« Depuis la disparition de son père, même ses rêves s’étaient remplis d’images obsédantes qui venaient éclater à l’improviste pendant la journée, comme des bulles à la surface d’une eau trouble et glacée. Des objets, des phrases, des regards même, lui revenaient, sans raison apparente, en mémoire. Le gant troué qu’il ne voulait pas jeter, une casserole où cuisait du chou rouge à la belle couleur douce et âcre à la fois, sa tête aux cheveux de neige, en contre-jour, la petite hache avec laquelle il coupait le bois, la chaîne qui faisait des nœuds dans le creux de son cou, les veines saillantes de sa main, une petite ride qu’elle aimait bien, au coin de son œil gauche, non, droit. Elle sentait alors son cœur se serrer, se serrer physiquement : ce n’était pas une image poétique, mais une sensation brutale, concrète, qui lui coupait le souffle. La même qu’elle ressentait, petite, quand elle le voyait prendre sa guitare et, soudain enflammé, se mettre à gueuler des chansons de Vissotsky pour combattre la mélancolie qui tombe avec la nuit. »
La maison Matchaiev, p. 54
En librairie le 18 Août 2011
ISBN : 979-10-90175-01-3
Format : 12 x 18 cm
Pagination : 256 pages
Prix : 17 €
À la mort de Sergueï Matchaiev, ses trois enfants, Pierre, Anne et Joshua, héritent de la maison paternelle en Bourgogne, dernier témoin d’une histoire familiale mouvementée, à l’image des romans russes que Sergueï leur lisait dans leur enfance. Ils ont entre vingt et trente ans. Ils vivent à Paris. Faut-il garder cette « maison d’un pendu » ou la vendre ? Que faire de ces souvenirs à la fois très doux et trop lourds ?Les enfants Matchaiev sont marqués par le poids de la honte, insidieusement mêlé à celui de la différence culturelle et sociale. Un héritage complexe lié à la langue, aux traditions, aux cicatrices de l’Histoire.
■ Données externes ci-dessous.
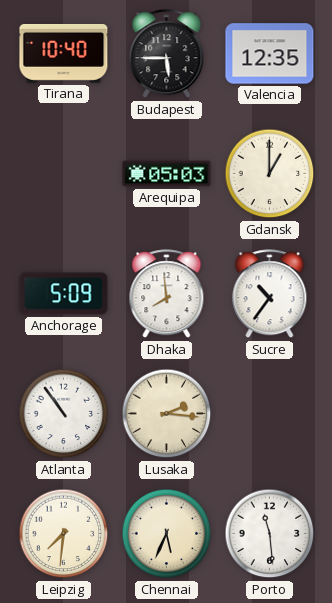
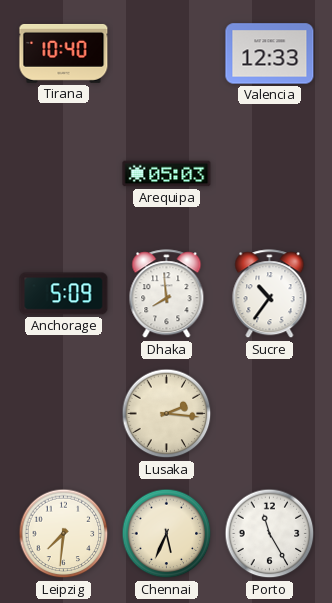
Budapest: 5:45 -> none
Valencia: 12:35 -> 12:33
Gdansk: 1:00 -> none
Atlanta: 10:54 -> none
Porto: 11:29 -> 11:25
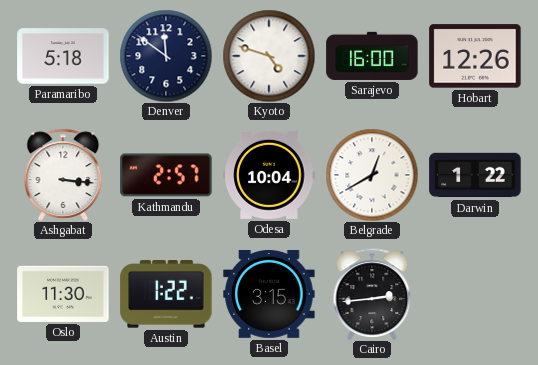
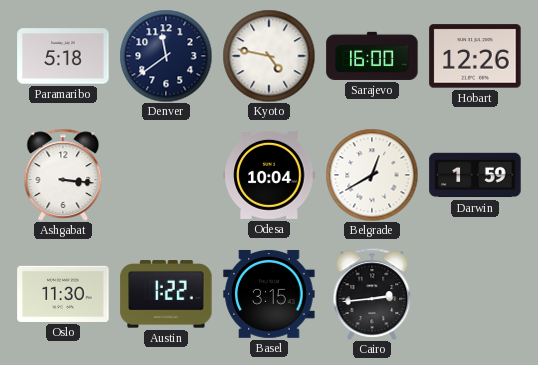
Denver: 11:51 -> 11:39
Kyoto: 4:48 -> 4:47
Kathmandu: 2:57 -> none
Darwin: 1:22 -> 1:59
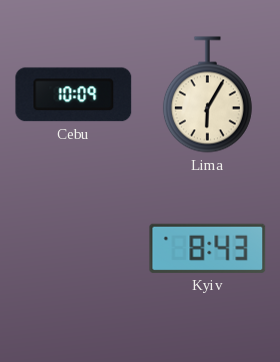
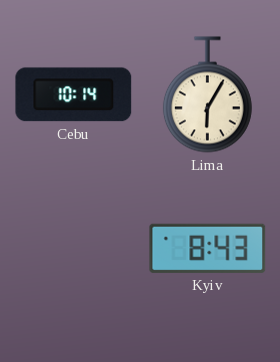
Cebu: 10:09 -> 10:14
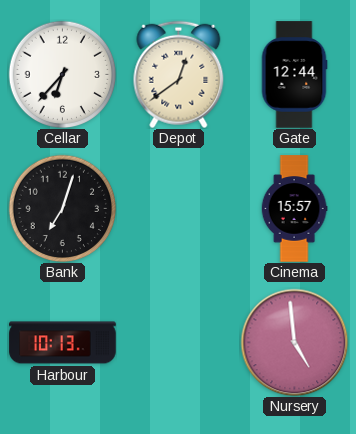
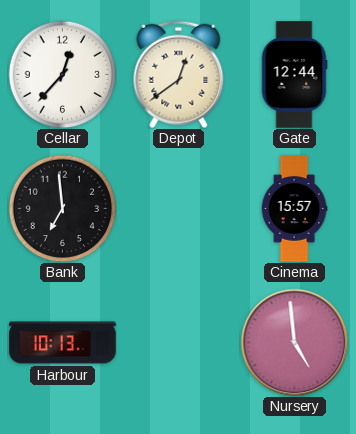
Cellar: 6:37 -> 12:37
Bank: 7:03 -> 6:59
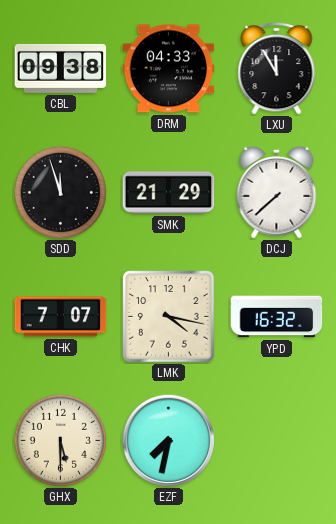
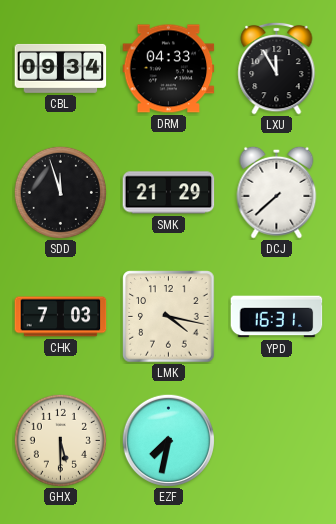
CBL: 09:38 -> 09:34
CHK: 7:07 -> 7:03
YPD: 16:32 -> 16:31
Un héritage encombrant qui entraîne de leur part révolte et revendications.
Paradoxalement, c’est par une approche ludique, pleine de vivacité, d’humour et de tendresse, en prise directe avec les affres et les joies d’une jeune génération en quête d’identité, que Stanislas Wails, à la manière du Vereker d’Henry James, ou du Grifalconi de Georges Perec, tisse une trame romanesque réaliste et imaginative, incitant à la réflexion et à la rêverie.
La maison Matchaiev est son premier roman.